Commerzbank-Umweltpraktikum

Müllmonster in Sicht


Und es gibt sie doch! Als ich mein Praktikum im Nationalpark Jasmund begann, hätte ich nie gedacht, dass ich auch gegen Monster werde kämpfen müssen. Und nun steht oder besser liegt es direkt vor mir und grinst mich frech an.

Es ist Küstenputztag. Zusammen mit dem Nationalparkzentrum werden wir Schulklassen bei ihrer Müllsammelaktion begleiten und die Kinder über die Verschmutzung der Meere informieren.
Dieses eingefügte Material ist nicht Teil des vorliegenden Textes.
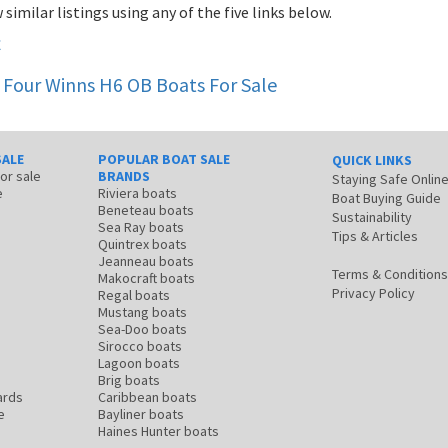
 similar listings using any of the five links below.
t
Four Winns H6 OB
Boats For Sale
SALE
POPULAR BOAT SALE
QUICK LINKS
for sale
BRANDS
Staying Safe Onlin
e
Riviera boats
Boat Buying Guide
Beneteau boats
Sustainability
Sea Ray boats
Tips & Articles
Quintrex boats
Jeanneau boats
Terms & Conditions
Makocraft boats
Privacy Policy
Regal boats
Mustang boats
Sea-Doo boats
Sirocco boats
Lagoon boats
Brig boats
ards
Caribbean boats
e
Bayliner boats
Haines Hunter boats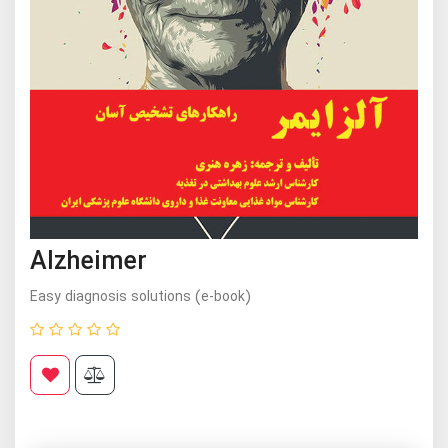
Alzheimer
Easy diagnosis solutions (e-book)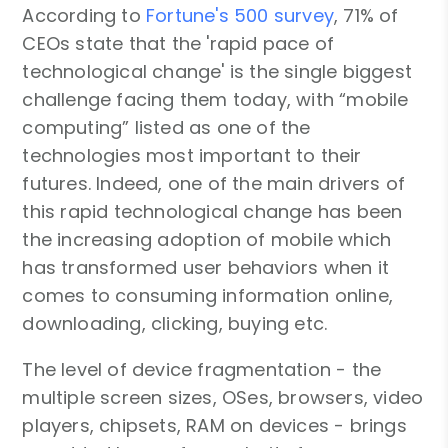
According to
Fortune's 500 survey
, 71% of
CEOs state that the 'rapid pace of
technological change' is the single biggest
challenge facing them today, with “mobile
computing” listed as one of the
technologies most important to their
futures. Indeed, one of the main drivers of
this rapid technological change has been
the increasing adoption of mobile which
has transformed user behaviors when it
comes to consuming information online,
downloading, clicking, buying etc.
The level of device fragmentation - the
multiple screen sizes, OSes, browsers, video
players, chipsets, RAM on devices - brings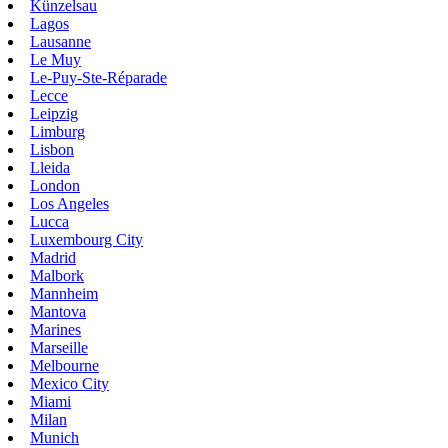
Künzelsau
Lagos
Lausanne
Le Muy
Le-Puy-Ste-Réparade
Lecce
Leipzig
Limburg
Lisbon
Lleida
London
Los Angeles
Lucca
Luxembourg City
Madrid
Malbork
Mannheim
Mantova
Marines
Marseille
Melbourne
Mexico City
Miami
Milan
Munich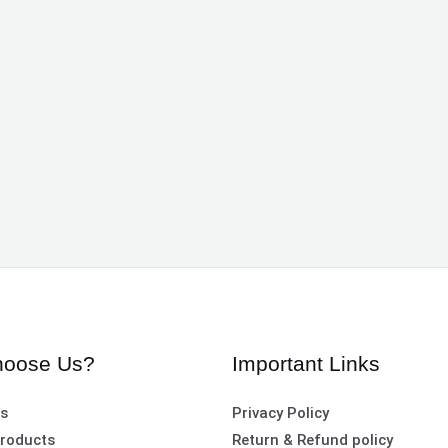
oose Us?
Important Links
es
Privacy Policy
roducts
Return & Refund policy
Heute sind wir mit der Klasse 3a der Ostseeblick-Grundschule unterwegs um den Müllmonstern den Garaus zu machen. Am Morgen haben wir die Kinder an der Schule abgeholt und wurden mit dem Bus zu unserem heutigen Einsatzort gefahren. Bevor es los geht bekommen die Kinder noch ein kurzes Briefing: Wie verhalte ich mich, wenn ich ein Müllmonster finde? Woher kommen diese eigentlich und wie kann man vermeiden, dass sie überhaupt entstehen? Die Kinder heben die Hände: ”Ich hab mal in einer Doku gesehen, wie eine Schildkröte verhungert ist, weil sie Plastiktüten gegessen hat. Die dachte das seien Quallen.” - ”Meine Mama benutzt nur Stofftüten beim Einkaufen.”. Die Kinder sind eifrig dabei und ich muss lächeln. Mit solchen Kids kann die Welt nur besser werden. Dann spielen wir noch ein Spiel von der Möwe im Plastiksalat und die Kinder sind bereit. Jeder bekommt die ultimative Schutzausrüstung gegen Müllmonster ausgehändigt: Handschuhe, Mülltüte und Müllzangen. Dann startet die Müllmonsterjagd.
Die Vorbereitungen auf den Küstenputztag hatten schon vorherige Woche begonnen. Ich hatte mir Spiele für den Strand herausgesucht, die den Kindern die Müllproblematik spielerisch verdeutlichen sollten. Außerdem sollte ich für den zugehörigen Projekttag an der Schule die Experimente testen und schauen, ob noch etwas fehlt oder verbessert werden muss. Alles kein Problem. Schon saß ich an meinem Schreibtisch und suchte aus vorhandenen Materialien das passende Programm zusammen. Ein Tobespiel, ein Nachdenkspiel und etwas Kreatives. Für jede Situation etwas dabei. Die Experimente spielte ich einmal mit Kinderaugen durch. Filtration von Hautpeeling. Tatsächlich blieben Mikroplastikspuren gut sichtbar auf dem einfachen Kaffeefilter zurück. Perfekt. Die Fühlkiste wurde noch um ein paar Objekte erweitert und verschönert und für das Schwimmexperiment suchte ich noch flink die zugehörigen Materialen heraus. Ein Taschentuch, welches, nachdem es sich vollgesogen hat, untergeht, eine Plastiktüte die nah der Wasseroberfläche treibt und ein Seil mit Gewicht, welches in der Wassersaule verbleibt. Fertig. Die Kamera für die Müllmonster! Die durfte ich natürlich auch nicht vergessen! 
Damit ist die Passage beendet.